Milwaukee: Will Top-Down or Community-Based Reform Prevail?

By Barbara Miner

MPS children: A hopeful spirit.

Amidst the recent developments affecting the Milwaukee Public Schools, two stand out:

  • Gov. Tommy Thompson issued an ultimatum in his state-of-the-state speech and said that MPS had two years to improve or it would be “dissolved.” In the year 2000, the entire district could “ be turned immediately into a full charter,” he warned in the Jan. 20 speech. It would be run by a three-member commission appointed by the mayor of Milwaukee, the state Superintendent of Public Instruction, and Gov. Thompson.
  • A coalition of Black ministers, which reportedly represents more than 250 central city congregations, announced its formation shortly after the governor’s speech and issued specific proposals to help reform MPS. Key demands include smaller classes in the early grades; a nurse in every school; summer school and after-school programs; and a call for the city of Milwaukee to reduce child poverty by 25% (see list, below).
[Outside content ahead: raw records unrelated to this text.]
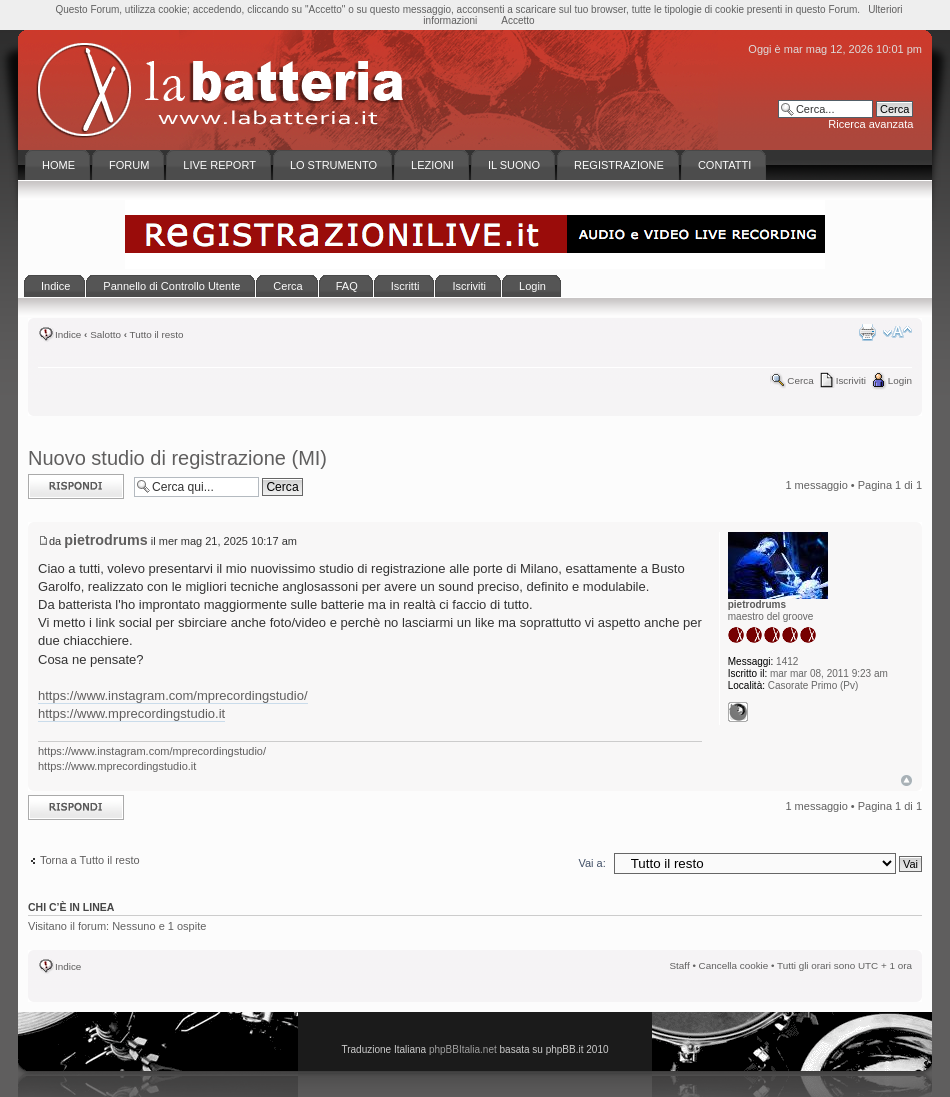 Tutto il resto (157, 334)
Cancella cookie (734, 965)
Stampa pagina (867, 332)
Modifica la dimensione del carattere (897, 332)
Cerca (800, 380)
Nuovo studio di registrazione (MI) (177, 458)
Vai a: (591, 863)
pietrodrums (105, 540)
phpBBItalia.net (463, 1049)
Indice (68, 334)
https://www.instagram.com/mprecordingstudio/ (173, 695)
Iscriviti (851, 380)
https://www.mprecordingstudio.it (131, 713)
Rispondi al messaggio (76, 486)
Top (906, 780)
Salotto (105, 334)
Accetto (517, 20)
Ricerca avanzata (870, 124)
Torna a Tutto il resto (90, 860)
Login (900, 380)
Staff (680, 965) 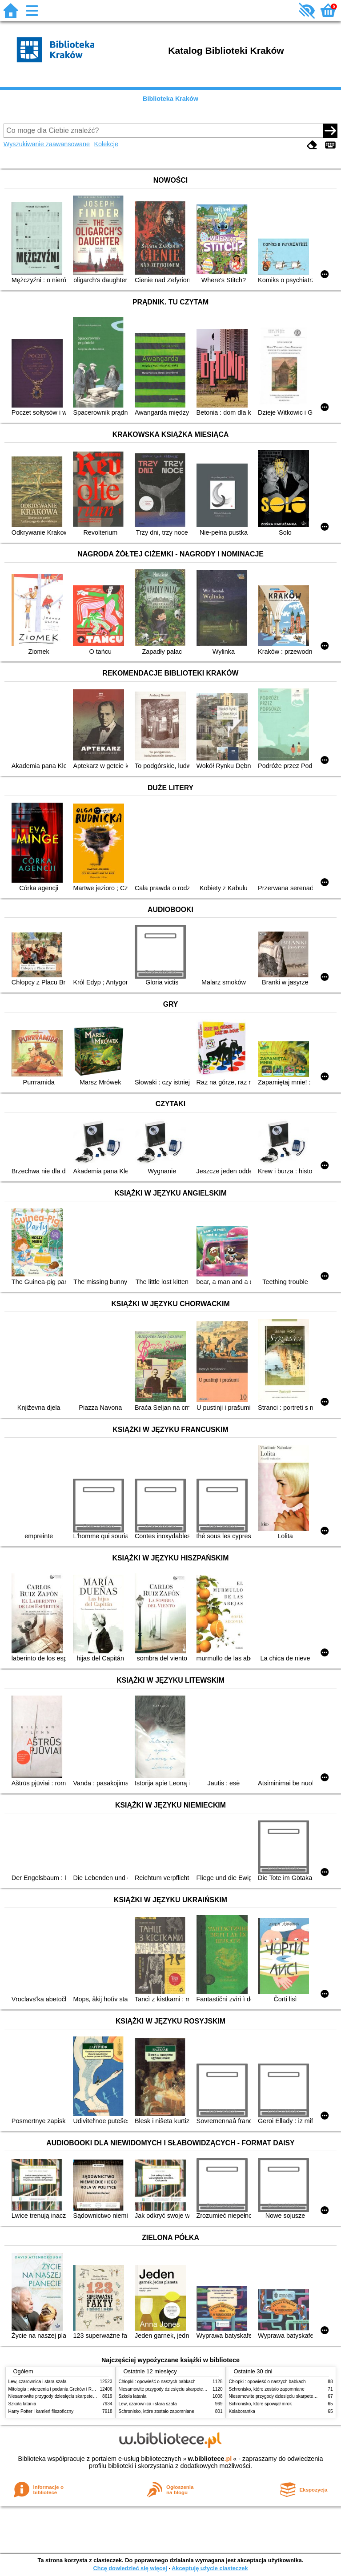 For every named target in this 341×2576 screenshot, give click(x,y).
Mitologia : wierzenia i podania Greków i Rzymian (57, 2389)
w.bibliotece (210, 2458)
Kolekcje (106, 144)
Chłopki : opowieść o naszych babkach (157, 2381)
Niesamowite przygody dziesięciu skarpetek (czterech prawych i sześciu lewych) (88, 2396)
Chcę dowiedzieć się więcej (130, 2568)
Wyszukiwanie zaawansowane (47, 144)
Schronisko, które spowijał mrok (260, 2403)
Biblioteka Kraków (170, 98)
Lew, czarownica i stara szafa (37, 2381)
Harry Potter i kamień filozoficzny (41, 2411)
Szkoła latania (22, 2403)
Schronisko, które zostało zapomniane (156, 2411)
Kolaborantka (242, 2411)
In a strongly worded statement released in late February, the ministers said: “There are no short-cuts to excellence in education. No gimmicks. And, no excuses. We get from education exactly what we put into it, and for a generation we have put in neglect, callousness, and, increasingly, a tight-fistedness bordering on meanness.”

The alliance’s formation coincides with an increase in grass-roots organizing. For instance, two other groups — POWER and Milwaukee Catalyst — are hiring full-time staff and solidifying their organizational structure (see article p. 25).

Efforts are underway to forge a common community agenda on MPS reform. The question is how much those in positions of power — the school board, the MPS administration, the mayor, and the governor — will listen to the community (see editorial, page 2).

Rethinking Schools interviewed a variety of community activists in recent weeks.

One person (who like many others preferred to speak off the record) said the growth in community/parent-based and faith-based reform groups “is unlike anything since the mid-1970s. The only similar example would be the desegregation movement.” She also cautioned, however, that the energy must be channeled into positive reform initiatives or else it would dissipate and lead to further frustration.

Several observers have underscored the importance of the religious community becoming involved in school reform and the long-term significance of members of Black churches playing a strong role, especially since African-American students account for about 60% of MPS students.

Paulette Copeland, president of the Milwaukee Teachers Education Association, at a public gathering at UWM-Milwaukee Feb. 20, challenged the business community and others in the audience to support the Black ministers and their demands. “Since the governor’s speech,” she said, “this is the only group that has come out in support of MPS.”

Several community advocates argue that the upsurge in grass-roots organizing is in part due to many community groups’ long-standing lack of confidence in the MPS School Board or Central Administration to lead a reform movement that will truly change the status quo and improve education for all children. There are also bitter feelings, particularly in the Black community, over the school board’s handling of hiring a new superintendent and its treatment of Barbara Horton, who had been acting Superintendent.

MPS Superintendent Alan Brown took over in October. Most community people are publicly reserving judgement. Brown, his job on the line, has said that he will focus on meeting the governor’s challenges. In particular, Brown has underscored the need for emphasizing curriculum issues and teacher training, especially as it concerns reading instruction. Two areas where Brown’s performance will be closely watched are the MPS budget deliberations and negotiations for a new teachers’ contract.


In his speech, Gov Thompson made no attempt to lay out any specific reform proposals. Instead, he issued his ultimatum and listed four specific measures by which he will judge progress in MPS:

  • MPS must improve its graduation rate to 90%.
  • MPS must raise its attendance rate to 91%.
  • MPS must cut its dropout rate to 9% (current dropout rates are said to be 14%, but are high controversial because few people are even sure how the rate is figured and whether the method is comparable to other districts).
  • MPS must raise its 3rd-grade reading performance to 90% of the state average. The governor’s speech emphasized threats rather than solutions. As Milwaukee Journal Sentinel columnist Eugene Kane noted, it was an example of “government by ultimatum.”

Kane said that Thompson’s thug-like threats were little different than the oftcriticized approach of then-Alderman Michael McGee, who threatened civic havoc unless conditions improved in the central city. Kane wrote:

“Seems like there are thugs, and then there are thugs.

“The governor of Wisconsin is a different kind of thug, but make no mistake, what he is pulling on MPS is a strong-arm move worthy of any gangster you can name, from Tupac Shakur to Al Capone.”

The governor does not seem to have a reform package that goes beyond dissolving the district — which would force MPS to become one big “charter district” and would, in essence, be a way to bust the teachers’ union — and appointing a commission to replace the school board. If he has a more specific reform package, he has not made it public.

John Matthews, the governor’s chief of staff, said after the governor’s speech that any appointed commission would have “total flexibility” to run MPS, including operating outside of the teachers’ contract.

Even critics of Thompson’s approach, however, acknowledge that his speech further galvanized the community, increased the sense of urgency, and provided a focus for measuring reform.